Immediatamente dopo la rivoluzione c’è stato il primo Pride a Kyiv, proprio mentre Putin aumentava le leggi liberticide in Russia (multe anti-propaganda gay per proteggere i bambini sognate anche dalla nostra destra). “Il mio odio per i russi peggiora di giorno in giorno”, dice Yuriy Dvizhon, regista e fondatore di Ukraine Pride. Racconta al Foglio che a Ternopil è una bella giornata di sole, le mamme giocano coi loro bambini. Tutto normale, a parte le sirene antimissile che sento in sottofondo. Yuriy spiega che aveva amici russi ma non ci parla più perché sono fritti dalla propaganda. “Abbiamo provato in ogni modo a dirgli la verità, ma non c’è niente da fare”.
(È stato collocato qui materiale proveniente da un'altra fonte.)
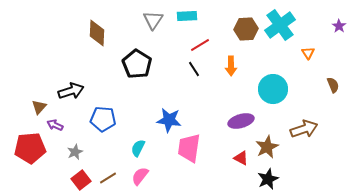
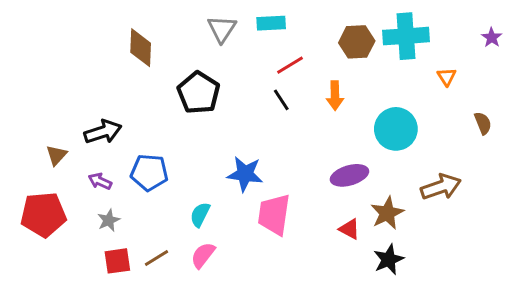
cyan cross: (280, 25) -> (406, 36), turned 32
purple arrow: (55, 125) -> (100, 181), moved
red square: (81, 180) -> (117, 261), turned 30

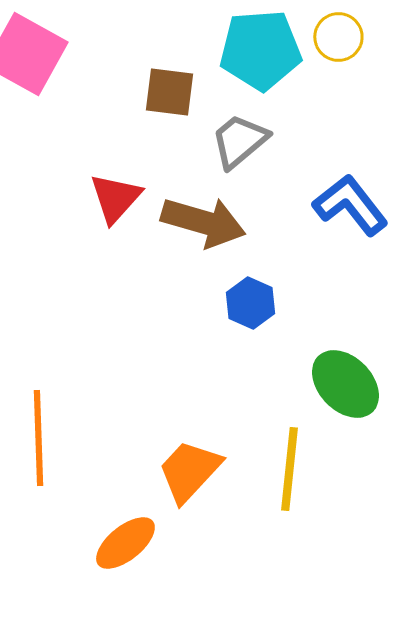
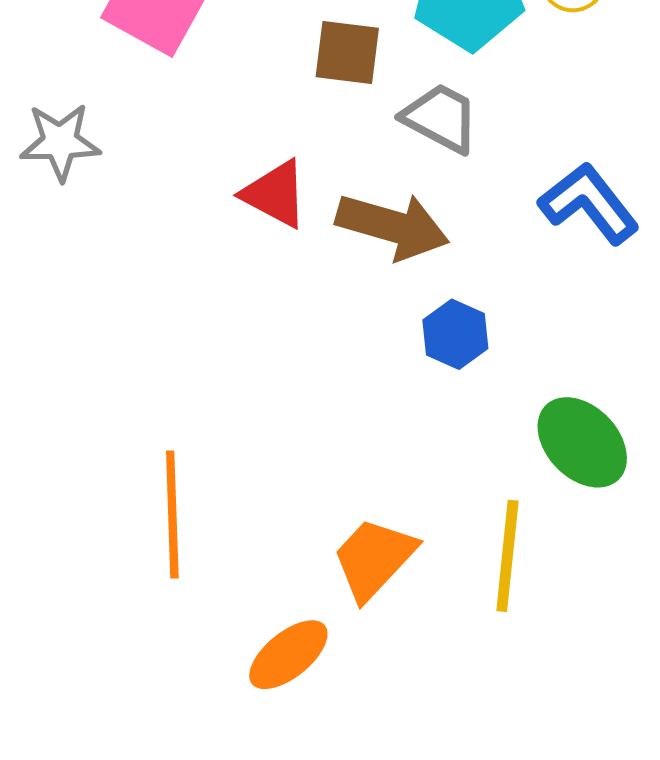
gray trapezoid: (239, 141) -> (441, 118), turned 68
red triangle: (115, 198) -> (275, 194), turned -44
La domanda è se è Putin ad aver spinto gli ucraini alla russofobia o è la cultura imperiale russa ad aver prodotto Putin. “È un peccato che le persone nel mondo occidentale ancora non lo capiscano. È un errore pensare che tutti vogliano vivere come in Occidente”. Gli chiediamo se le percentuali di consenso di Putin siano affidabili. Risponde che ci crede e che i cittadini sono responsabili. Gli ucraini fermano a mani nude i carri armati, i russi potrebbero protestare in milioni. Ma non lo fanno. Borys è disposto a difendere l’Ucraina per difendere l’ordine globale. “La Russia è un impero. Qualsiasi democratizzazione significherebbe la sua disintegrazione. I leader russi lo hanno sempre capito”.